Por Beatriz Benedito (Analista de políticas educacionais do Instituto Alana) e Raquel Franzim (Diretora de Educação e Cultura da Infância do Instituto Alana)

A discussão sobre a regulamentação do ensino domiciliar, ou homeschooling, como vem sendo tratado, não é recente no Brasil, sendo o primeiro projeto de lei apresentado em 1994. Em nível nacional, o assunto retornou à agenda pública em 2018, após o julgamento do Supremo Tribunal Federal (STF) a um recurso extraordinário em que a maioria dos ministros entendeu que, para o homeschooling ser legalizado, é necessária sua regulamentação pelo Congresso Nacional.

Em 2021, em meio à maior crise sanitária do país e com graves impactos de natureza multidimensional em toda a sociedade, o ensino domiciliar se tornou a única pauta prioritária do governo federal para a educação no legislativo. Chama a atenção que a discussão sobre temas urgentes da educação brasileira, como o aumento da pobreza de aprendizagem e da evasão escolar, sejam secundários e mobilizem tão poucos esforços do Estado brasileiro.

Nota-se também o total desalinhamento da agenda da União com as prioridades dos sistemas estaduais e municipais de educação, que coordenaram seus investimentos na complexa continuidade das atividades educativas durante a pandemia concomitante ao alinhamento dos currículos locais à Base Nacional Comum Curricular (BNCC).

A defesa do homeschooling como política pública representa um retrocesso nas políticas de educação, porque vai na contramão dos esforços e das normativas que buscam estabelecer padrões mínimos de qualidade na oferta de serviços educacionais. A qualidade da educação está em risco ao se propor uma regulamentação que flexibiliza o direito de bebês, crianças e adolescentes em serem educados e se desenvolverem plenamente por meio da educação escolar.

Como já previsto na legislação, a educação é responsabilidade compartilhada entre sociedade, Estado e famílias, sendo fundamental a parceria entre escola e famílias. As aprendizagens que ocorrem em casa e na escola são complementares, porém distintas, sendo apenas a escolar capaz de proporcionar o conjunto de competências e habilidades necessárias para a formação integral dos estudantes. Para tanto é necessário um processo intencional de ensino e aprendizagem, mediado por profissionais licenciados para a docência, na mediação com outros estudantes para a produção de conhecimentos cognitivos, físicos, socioemocionais, culturais e naturais.

 

 

Neste sentido, a condição para uma educação de qualidade requer ainda maior profissionalização de educadores em diferentes dimensões, como construção do currículo, escolhas metodológicas, materiais e recursos didáticos, mediação e interações com colegas e outros adultos educadores, processos avaliativos, usos dos espaços internos e externos à escola. Esta arquitetura demanda formação inicial e continuada alinhadas à BNCC, sistemáticos investimentos em articulação das redes públicas, supervisão e acompanhamento direto de gestores escolares e colaboração intersetorial com secretarias que sustentam a permanência dos estudantes nos processos educativos por meio de programas suplementares, como merenda, material e transporte escolar, livros didáticos, entre outros. Dito isso, é importante alertar que a aprovação do ensino domiciliar impacta também a complexa operação das redes públicas e privadas e onera financeiramente todos os entes federados.

Está comprovado em diversas pesquisas que políticas públicas que estimulam o acesso e a permanência em ambientes escolares desde a educação infantil ampliam o tempo de escolaridade, o acesso ao ensino superior e o aumento da renda média na vida adulta.
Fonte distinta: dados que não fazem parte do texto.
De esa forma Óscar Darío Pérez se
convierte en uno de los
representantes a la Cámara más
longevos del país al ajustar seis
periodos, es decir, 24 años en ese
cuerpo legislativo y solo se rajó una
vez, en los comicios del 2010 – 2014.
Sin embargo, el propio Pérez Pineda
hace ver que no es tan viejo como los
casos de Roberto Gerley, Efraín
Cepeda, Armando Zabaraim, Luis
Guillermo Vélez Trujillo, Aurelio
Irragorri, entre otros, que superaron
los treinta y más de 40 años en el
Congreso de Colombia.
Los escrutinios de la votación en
Em nosso país, a permanência de crianças na escola também gera efeitos protetivos no âmbito das violências e desigualdades sofridas pelos estudantes, especialmente os mais vulneráveis.

O direito de ser educado na escola é recente em nossa sociedade. Em uma época de crise econômica como a que vivemos, a política de indução ao ensino domiciliar pode legitimar o abandono intelectual de milhares de crianças por suas famílias que, na luta pela sobrevivência, direcionam seus filhos precocemente ao trabalho. Pode induzir ainda a esconder violações físicas, sexuais e psíquicas que inúmeras crianças sofrem em suas casas, muitas vezes naturalizadas como direito dos pais sobre seus filhos. Pode levar, também, ao pouco apreço e convivência respeitosa com as diferenças que fazem parte da sociedade e que, apenas fora de casa, aprendemos a conviver com elas.
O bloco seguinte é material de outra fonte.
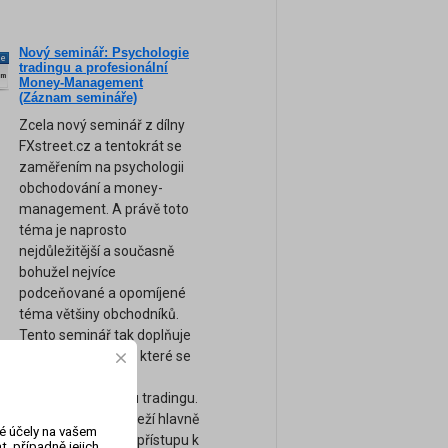
Nový seminář: Psychologie
ne
tradingu a profesionální
am
Money-Management
(Záznam semináře)
Zcela nový seminář z dílny
FXstreet.cz a tentokrát se
zaměřením na psychologii
obchodování a money-
management. A právě toto
téma je naprosto
nejdůležitější a současně
bohužel nejvíce
podceňované a opomíjené
téma většiny obchodníků.
Tento seminář tak doplňuje
naše ostatní kurzy, které se
zaměřují spíše na
technickou stránku tradingu.
Úspěch tradera záleží hlavně
vé účely na vašem
na jeho psychice a přístupu k
, případně jejich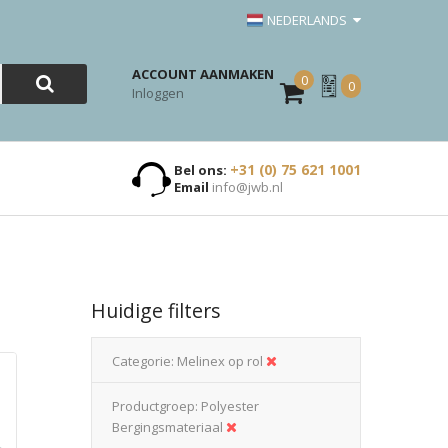
NEDERLANDS
ACCOUNT AANMAKEN
0
Mijn
0
Inloggen
Offerte
+31 (0) 75 621 1001
Bel ons:
Email
info@jwb.nl
Huidige filters
Categorie
Melinex op rol
Productgroep
Polyester
Bergingsmateriaal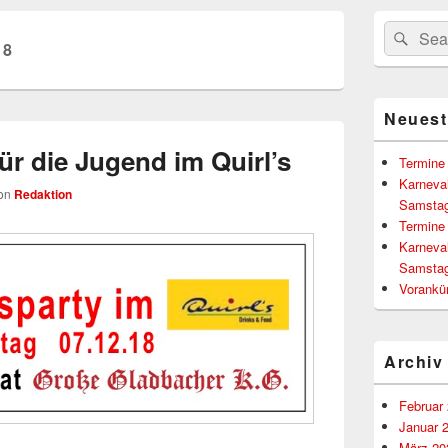
Primärer
Suchen
Suc
Seitenleisten
18
nach:
Widgetberei
Neuest
für die Jugend im Quirl’s
Termine
Karneva
on
Redaktion
Samstag
Termine
Karneva
Samstag
Vorankü
Archiv
Februar
Januar 
März 20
O direito de aprender na escola é base fundamental de constituição de outros direitos, como de deveres também. Não há ciência que não passe pelos bancos escolares, qualificação para o mercado de trabalho que não se fortaleça ao longo da trajetória escolar e atitudes e valores democráticos que não sejam experimentados nos pátios e salas de aula. A defesa da escola é o único caminho para a efetivação dos direitos das crianças e de avanços tão necessários que a sociedade clama.